“Oh! the governor had to stand the racket, of course,” he said, filling his glass; “and a dashed row he made about it—very bad form, I told him—just as if a thousand or two mattered to him. Do you know what we stood to win?”
“Well, but you didn’t win!”
“I suppose in the bush, Mr. Stamford, you don’t do much in that way,” answered the young man with aristocratic hauteur, “but Maelstrom and I, Sir Harry Falconer and another fellow, whose name I won’t mention, would have pulled off forty-five thousand if that infernal First Robber hadn’t gone wrong the very day of the race. Think of that! He was poisoned, I believe. If I had my will I’d hang every blessed bookmaker in the whole colony. Never mind, I’ll land them next Melbourne Spring.”
“If there were no young gentlemen who backed the favourite, there would be fewer bookmakers,” replied Stamford, peaceably. “But don’t you think it a waste of time devoting so much of it to horseracing?”
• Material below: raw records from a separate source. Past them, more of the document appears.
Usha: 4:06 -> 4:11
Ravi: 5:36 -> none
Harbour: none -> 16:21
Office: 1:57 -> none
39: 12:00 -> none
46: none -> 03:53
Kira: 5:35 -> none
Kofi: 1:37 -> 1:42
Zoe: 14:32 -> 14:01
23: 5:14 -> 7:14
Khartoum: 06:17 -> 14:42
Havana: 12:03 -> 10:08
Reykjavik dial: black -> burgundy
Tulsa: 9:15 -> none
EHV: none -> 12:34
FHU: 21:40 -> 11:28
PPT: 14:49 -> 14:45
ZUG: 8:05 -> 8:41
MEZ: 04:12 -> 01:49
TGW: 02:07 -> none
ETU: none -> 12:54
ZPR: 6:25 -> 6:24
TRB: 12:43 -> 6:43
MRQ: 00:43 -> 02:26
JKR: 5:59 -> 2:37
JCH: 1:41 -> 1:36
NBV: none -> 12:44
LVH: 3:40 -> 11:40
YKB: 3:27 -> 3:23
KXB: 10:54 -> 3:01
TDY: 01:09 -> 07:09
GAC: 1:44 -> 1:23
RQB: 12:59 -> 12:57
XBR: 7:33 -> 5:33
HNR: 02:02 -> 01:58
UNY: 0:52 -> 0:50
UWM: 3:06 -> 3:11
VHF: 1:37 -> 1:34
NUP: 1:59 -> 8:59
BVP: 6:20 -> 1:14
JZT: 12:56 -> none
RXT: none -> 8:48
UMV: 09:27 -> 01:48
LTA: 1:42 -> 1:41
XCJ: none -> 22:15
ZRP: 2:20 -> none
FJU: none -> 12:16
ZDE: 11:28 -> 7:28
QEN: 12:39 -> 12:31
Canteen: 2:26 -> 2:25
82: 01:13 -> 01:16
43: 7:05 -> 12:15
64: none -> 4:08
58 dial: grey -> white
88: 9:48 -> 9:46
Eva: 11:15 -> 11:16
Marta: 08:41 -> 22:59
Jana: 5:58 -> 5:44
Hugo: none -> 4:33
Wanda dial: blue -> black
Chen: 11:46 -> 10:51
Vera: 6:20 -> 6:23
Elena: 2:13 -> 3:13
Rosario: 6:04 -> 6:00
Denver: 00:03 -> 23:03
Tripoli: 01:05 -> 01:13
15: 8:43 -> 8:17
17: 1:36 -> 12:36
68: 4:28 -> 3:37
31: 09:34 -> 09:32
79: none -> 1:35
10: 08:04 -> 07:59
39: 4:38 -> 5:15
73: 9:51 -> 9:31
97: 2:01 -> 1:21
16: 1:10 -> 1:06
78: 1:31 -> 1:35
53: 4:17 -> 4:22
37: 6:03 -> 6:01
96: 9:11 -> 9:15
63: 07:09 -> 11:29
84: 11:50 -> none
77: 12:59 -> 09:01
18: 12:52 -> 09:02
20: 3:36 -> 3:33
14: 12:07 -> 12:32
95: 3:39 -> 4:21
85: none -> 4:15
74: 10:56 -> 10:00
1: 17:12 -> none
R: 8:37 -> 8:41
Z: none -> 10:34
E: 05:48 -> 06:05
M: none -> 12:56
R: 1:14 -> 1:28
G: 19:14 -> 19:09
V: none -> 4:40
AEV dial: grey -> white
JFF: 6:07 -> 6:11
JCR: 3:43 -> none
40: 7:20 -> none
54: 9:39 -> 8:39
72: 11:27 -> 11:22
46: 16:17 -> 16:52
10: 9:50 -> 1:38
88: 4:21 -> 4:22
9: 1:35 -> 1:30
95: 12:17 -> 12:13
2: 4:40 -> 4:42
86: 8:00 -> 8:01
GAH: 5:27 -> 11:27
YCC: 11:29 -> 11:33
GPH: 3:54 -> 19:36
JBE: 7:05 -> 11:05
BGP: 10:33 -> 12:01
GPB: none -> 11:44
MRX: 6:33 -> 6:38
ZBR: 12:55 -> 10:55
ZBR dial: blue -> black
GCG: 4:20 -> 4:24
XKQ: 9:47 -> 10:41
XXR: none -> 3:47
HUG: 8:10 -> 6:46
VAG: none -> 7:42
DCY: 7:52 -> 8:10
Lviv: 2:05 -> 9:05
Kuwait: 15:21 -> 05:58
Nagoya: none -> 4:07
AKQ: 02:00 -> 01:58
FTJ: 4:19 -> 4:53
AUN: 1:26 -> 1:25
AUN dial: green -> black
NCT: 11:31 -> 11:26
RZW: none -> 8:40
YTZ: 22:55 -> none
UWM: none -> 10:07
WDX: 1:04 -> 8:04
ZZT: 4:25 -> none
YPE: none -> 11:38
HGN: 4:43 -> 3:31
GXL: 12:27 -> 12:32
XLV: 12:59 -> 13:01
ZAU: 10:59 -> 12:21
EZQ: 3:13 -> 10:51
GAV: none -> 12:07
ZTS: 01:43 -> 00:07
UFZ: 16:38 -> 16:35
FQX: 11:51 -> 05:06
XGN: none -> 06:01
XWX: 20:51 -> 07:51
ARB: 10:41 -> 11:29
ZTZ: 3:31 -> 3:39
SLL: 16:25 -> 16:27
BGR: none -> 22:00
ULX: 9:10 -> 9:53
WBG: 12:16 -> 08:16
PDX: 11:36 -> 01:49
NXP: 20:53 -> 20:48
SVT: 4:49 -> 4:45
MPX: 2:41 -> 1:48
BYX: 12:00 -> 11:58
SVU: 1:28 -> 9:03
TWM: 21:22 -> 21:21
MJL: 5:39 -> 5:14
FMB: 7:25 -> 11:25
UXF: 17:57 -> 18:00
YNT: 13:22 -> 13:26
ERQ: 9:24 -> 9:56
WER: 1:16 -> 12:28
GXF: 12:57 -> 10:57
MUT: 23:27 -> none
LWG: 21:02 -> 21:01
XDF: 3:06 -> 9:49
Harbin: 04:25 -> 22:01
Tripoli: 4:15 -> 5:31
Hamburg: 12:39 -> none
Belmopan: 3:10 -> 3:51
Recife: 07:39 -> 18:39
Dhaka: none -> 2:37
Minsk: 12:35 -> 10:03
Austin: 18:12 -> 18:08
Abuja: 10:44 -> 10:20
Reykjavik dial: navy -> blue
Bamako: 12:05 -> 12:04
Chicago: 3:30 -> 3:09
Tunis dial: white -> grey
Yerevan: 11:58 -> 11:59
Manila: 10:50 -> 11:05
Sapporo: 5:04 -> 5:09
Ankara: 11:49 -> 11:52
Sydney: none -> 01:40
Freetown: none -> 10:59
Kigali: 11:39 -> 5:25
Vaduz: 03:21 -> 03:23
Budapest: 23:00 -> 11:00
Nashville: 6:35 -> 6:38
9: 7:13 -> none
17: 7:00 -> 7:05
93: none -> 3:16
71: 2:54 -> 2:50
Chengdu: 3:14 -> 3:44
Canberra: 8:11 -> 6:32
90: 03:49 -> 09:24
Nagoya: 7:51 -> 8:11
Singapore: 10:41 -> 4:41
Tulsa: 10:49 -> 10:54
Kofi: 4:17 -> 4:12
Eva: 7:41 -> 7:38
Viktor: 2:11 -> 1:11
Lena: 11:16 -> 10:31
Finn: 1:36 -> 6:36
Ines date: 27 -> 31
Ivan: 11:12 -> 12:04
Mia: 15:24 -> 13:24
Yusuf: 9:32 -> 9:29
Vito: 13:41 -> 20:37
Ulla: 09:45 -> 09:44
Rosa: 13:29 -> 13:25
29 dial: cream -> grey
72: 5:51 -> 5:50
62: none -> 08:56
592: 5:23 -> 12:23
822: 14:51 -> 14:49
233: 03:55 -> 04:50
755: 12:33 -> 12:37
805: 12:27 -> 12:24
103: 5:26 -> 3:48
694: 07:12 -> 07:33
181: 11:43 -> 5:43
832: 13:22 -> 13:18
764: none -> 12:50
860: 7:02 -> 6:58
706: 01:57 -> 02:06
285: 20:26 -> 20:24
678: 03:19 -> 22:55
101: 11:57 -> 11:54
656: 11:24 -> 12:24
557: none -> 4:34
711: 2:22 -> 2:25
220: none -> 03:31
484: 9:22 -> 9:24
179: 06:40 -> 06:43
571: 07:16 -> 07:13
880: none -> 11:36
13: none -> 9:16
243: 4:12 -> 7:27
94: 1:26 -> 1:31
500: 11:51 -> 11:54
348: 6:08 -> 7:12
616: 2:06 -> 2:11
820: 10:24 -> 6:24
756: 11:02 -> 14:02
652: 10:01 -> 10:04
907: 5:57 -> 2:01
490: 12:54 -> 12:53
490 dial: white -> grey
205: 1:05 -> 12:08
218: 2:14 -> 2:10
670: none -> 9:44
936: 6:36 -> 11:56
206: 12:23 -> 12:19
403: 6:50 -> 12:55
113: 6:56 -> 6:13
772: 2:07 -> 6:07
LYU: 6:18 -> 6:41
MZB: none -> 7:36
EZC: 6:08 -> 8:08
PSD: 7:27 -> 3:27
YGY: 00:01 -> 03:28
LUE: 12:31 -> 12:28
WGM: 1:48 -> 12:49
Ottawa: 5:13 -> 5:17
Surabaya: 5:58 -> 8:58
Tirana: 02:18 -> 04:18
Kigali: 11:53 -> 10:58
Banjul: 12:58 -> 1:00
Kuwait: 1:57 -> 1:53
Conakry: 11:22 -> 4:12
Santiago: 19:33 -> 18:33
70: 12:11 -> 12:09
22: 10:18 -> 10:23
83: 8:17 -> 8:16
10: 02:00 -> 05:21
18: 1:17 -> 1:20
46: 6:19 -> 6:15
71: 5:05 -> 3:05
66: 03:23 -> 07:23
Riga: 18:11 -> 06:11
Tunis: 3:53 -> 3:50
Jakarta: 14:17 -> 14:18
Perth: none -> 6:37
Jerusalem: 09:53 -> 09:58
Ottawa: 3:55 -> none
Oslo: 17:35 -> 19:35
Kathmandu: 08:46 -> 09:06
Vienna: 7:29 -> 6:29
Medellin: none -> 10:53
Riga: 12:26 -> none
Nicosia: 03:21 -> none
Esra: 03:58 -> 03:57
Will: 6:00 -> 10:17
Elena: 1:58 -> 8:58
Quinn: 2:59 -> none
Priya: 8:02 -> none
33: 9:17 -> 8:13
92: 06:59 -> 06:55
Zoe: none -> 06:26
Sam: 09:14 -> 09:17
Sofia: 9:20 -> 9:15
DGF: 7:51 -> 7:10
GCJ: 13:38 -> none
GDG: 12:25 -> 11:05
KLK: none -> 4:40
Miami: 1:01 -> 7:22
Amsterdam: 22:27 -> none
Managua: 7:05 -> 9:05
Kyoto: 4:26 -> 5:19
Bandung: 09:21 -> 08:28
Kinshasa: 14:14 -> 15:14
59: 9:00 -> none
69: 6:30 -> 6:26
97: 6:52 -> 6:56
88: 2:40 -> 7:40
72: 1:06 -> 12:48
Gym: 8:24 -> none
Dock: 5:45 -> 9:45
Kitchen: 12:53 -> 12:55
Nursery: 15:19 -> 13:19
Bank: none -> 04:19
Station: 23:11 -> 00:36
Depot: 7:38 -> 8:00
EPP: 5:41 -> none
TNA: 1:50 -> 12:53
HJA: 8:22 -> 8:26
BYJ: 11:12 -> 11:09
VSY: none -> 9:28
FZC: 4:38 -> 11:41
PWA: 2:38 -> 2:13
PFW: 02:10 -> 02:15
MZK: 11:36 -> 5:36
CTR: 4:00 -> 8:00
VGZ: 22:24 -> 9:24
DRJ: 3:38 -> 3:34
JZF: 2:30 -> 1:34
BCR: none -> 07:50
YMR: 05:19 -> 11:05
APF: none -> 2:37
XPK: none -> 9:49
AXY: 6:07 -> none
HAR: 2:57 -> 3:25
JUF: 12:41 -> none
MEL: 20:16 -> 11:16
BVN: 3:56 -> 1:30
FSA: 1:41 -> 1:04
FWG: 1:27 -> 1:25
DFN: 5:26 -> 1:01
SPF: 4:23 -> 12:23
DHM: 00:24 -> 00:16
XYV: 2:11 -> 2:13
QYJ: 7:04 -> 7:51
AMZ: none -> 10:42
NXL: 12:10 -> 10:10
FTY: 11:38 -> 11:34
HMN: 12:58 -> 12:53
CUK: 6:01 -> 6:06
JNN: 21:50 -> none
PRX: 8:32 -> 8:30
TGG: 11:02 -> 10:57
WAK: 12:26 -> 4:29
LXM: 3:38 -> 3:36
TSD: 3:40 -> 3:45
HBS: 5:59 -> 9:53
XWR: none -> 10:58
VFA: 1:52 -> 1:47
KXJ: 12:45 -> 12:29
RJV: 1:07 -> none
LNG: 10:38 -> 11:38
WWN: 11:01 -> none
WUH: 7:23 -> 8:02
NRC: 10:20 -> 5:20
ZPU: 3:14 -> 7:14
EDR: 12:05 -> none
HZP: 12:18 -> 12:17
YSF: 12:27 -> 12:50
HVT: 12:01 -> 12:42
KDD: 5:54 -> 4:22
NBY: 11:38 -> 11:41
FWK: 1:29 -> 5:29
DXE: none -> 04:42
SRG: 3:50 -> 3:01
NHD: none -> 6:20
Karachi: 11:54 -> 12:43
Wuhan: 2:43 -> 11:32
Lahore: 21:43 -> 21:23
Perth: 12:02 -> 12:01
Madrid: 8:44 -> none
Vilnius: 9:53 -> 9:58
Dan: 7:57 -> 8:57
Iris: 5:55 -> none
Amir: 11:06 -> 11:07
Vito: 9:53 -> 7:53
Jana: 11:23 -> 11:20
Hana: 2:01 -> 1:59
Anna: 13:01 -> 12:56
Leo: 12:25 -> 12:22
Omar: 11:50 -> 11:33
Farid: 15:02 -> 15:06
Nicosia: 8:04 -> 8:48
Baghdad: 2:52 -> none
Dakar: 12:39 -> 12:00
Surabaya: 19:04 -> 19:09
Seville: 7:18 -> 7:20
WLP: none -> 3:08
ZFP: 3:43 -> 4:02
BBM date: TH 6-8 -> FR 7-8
“What can a fellow do? There’s coursing, to be sure, and they’re getting up a trotting match. I make believe to do a little work in the governor’s office, you know, but I’m dead beat to get through the day as it is.”
“Try a year in the bush, my dear boy. You could soon learn to manage one of your father’s stations. It would be a healthy change from town life.”
“By Jove! It would be a change indeed! Ha, ha! ‘Right you are, says Moses.’ But I stayed at Banyule one shearing, and I give you my word I was that sick of it all that I should have suicided if I had not been let come to town. The same everlasting grind—sheep, supers, and saltbush; rides, drives, wire fences, dams, dampers, and dingoes—day after day. At night it was worse—not a blessed thing to amuse yourself with. I used to play draughts with the book-keeper.”
“But you could surely read! Books are easy to get up, and there are always neighbours.”
“I couldn’t stand reading out there, anyhow; the books we had were all dry stuff, and the neighbours were such a deuced slow lot. Things are not too lively in Sydney, but it’s heaven compared with the bush. I want the governor to let me go to Europe. I should fancy Paris for a year or so. Take another glass of this Madeira; it’s not an everyday wine. No! Then I will, as I see the governor’s toddlin’.”
In the drawing-room matters were in a general way more satisfactory. A lady with a voice apparently borrowed from the angelic choir was singing when they entered, and Mr. Stamford, passionately fond of music, moved near the grand piano to listen. The guests disposed themselves au plaisir.